Figure 2. Typical high-resolution computed tomography pattern of usual interstitial pneumonia.

a) patchy, predominantly peripheral, sub-pleural and bibasal reticular abnormalities, traction bronchiectasis and bronchiolectasis, and irregular septal thickening associated with honey combing, b) coronal CT section showing bronchiectasis and bronchiolectasis in the bibasal zones.

Figure 3. Lung cryobiopsy specimen from a man with a histopathological usual interstitial pneumonia pattern.

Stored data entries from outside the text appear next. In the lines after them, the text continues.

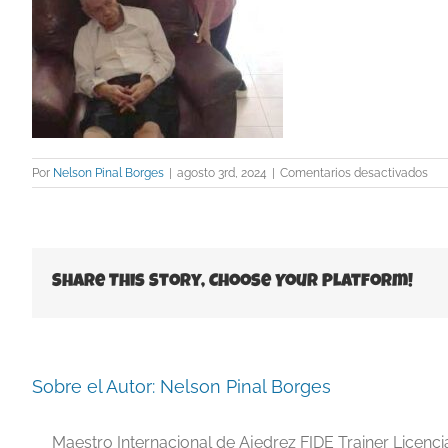
en
Por
Nelson Pinal Borges
|
agosto 3rd, 2024
|
Comentarios desactivados
Gus
y
Bru
Share This Story, Choose Your Platform!
Sobre el Autor:
Nelson Pinal Borges
Maestro Internacional de Ajedrez FIDE Trainer Licenc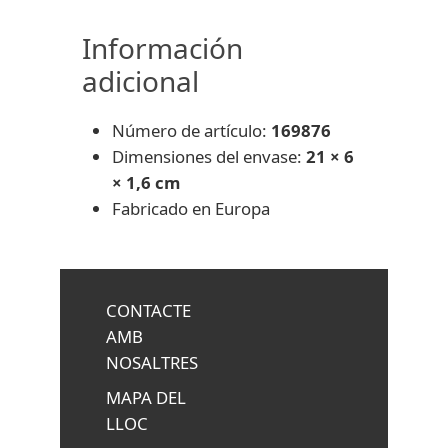
Información
adicional
Número de artículo:
169876
Dimensiones del envase:
21 × 6
× 1,6 cm
Fabricado en Europa
CONTACTE
AMB
NOSALTRES
MAPA DEL
LLOC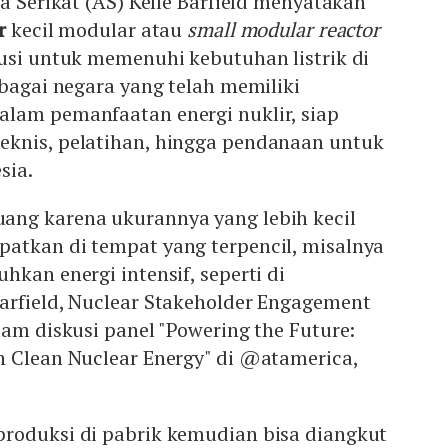
ka Serikat (AS) Kelle Barfield menyatakan
r
kecil modular atau
small modular reactor
usi untuk memenuhi kebutuhan listrik di
ebagai negara yang telah memiliki
lam pemanfaatan energi nuklir, siap
knis, pelatihan, hingga pendanaan untuk
esia.
ng karena ukurannya yang lebih kecil
atkan di tempat yang terpencil, misalnya
hkan energi intensif, seperti di
arfield, Nuclear Stakeholder Engagement
lam diskusi panel "Powering the Future:
n Clean Nuclear Energy" di @atamerica,
roduksi di pabrik kemudian bisa diangkut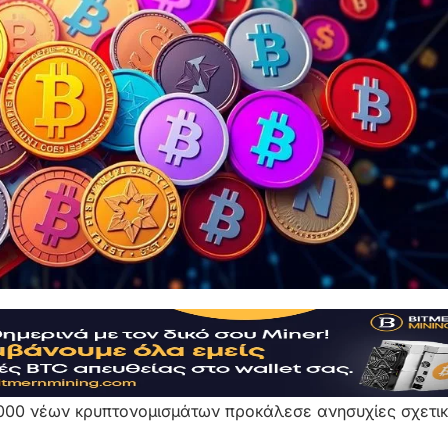
.000 νέων κρυπτονομισμάτων προκάλεσε ανησυχίες σχετικ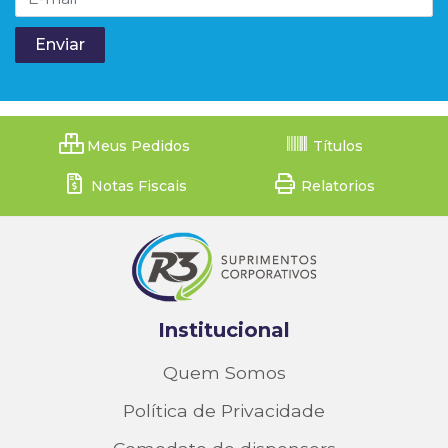
Meus Pedidos
Títulos
Notas Fiscais
Relatorios
Institucional
Quem Somos
Política de Privacidade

a) and b) patchy fibrosing pattern is readily apparent at scanning power microscopy; c) numerous fibroblast foci are also readily identifiable (histological section kindly provided by Alberto Cavazza).

Conclusions and perspectives

In the last three years, the major drug regulatory agencies (the European Medicines Agency and the US Food and Drug Administration) approved the use of two important drugs: pirfenidone and nintedanib. However, IPF management remains difficult because of poor prognosis and because available therapies are not a definite cure but only decrease IPF progression. It is therefore a priority to get a diagnosis as soon as possible in order to gain access to current therapeutic options in early disease stage. We also look forward to seeing the results of many ongoing phase II and III clinical studies⁷⁹ which evaluate combinations of drugs already approved (pirfenidone and nintedanib) or new drugs that act against matrix deposition.

There is also a growing need for real-life studies that are proven to be useful in clinical practice. Future methodologies should aim at decreasing the use of SLB and developing semi-invasive or invasive procedures like c-TBB together with new diagnostic measures (biomarkers, genetic features, and lavage microbiome) and a more precise interpretation of HRCT scan⁶⁷. Disease progression is unpredictable and most patients often fail to discern disease course variability. For these reasons, a standardized symptom score could be introduced in order to allow clinicians to assess the level of disease progression and refer patients with IPF to early evaluation for palliative care to improve their outcomes and quality of life⁸⁰. In recent years, we have seen the development of IPF registries, like the one developed in the US by O’Brien and colleagues⁸¹ (IPF-PRO) or the German registry proposed by Behr and colleagues⁸², to improve understanding in natural history, its impact on patients and current practices in the diagnosis and care of patients with IPF. Last but not least, these registries will remain a repository of samples for future research.

Abbreviations

6MWD, 6-minute walk distance; 6MWT, 6-minute walk test; AE, acute exacerbation; BAL, bronchoalveolar lavage; CLAD, chronic lung allograft dysfunction; COPD, chronic obstructive pulmonary disease; CPFE, combined pulmonary fibrosis and emphysema; c-TBB, cryo-transbronchial biopsy; EOL, end of life; FVC, forced vital capacity; GERD, gastroesophageal reflux disease; HRCT, high-resolution computed tomography; ILD, interstitial lung disease; IPF, idiopathic pulmonary fibrosis; MUC5B, Mucin 5B; OSA, obstructive sleep apnoea; PH, pulmonary hypertension; PPI, proton pump inhibitor; RHC, right heart catheterization; SLB, surgical lung biopsy; TBB, transbronchial biopsy; UIP, usual interstitial pneumonia.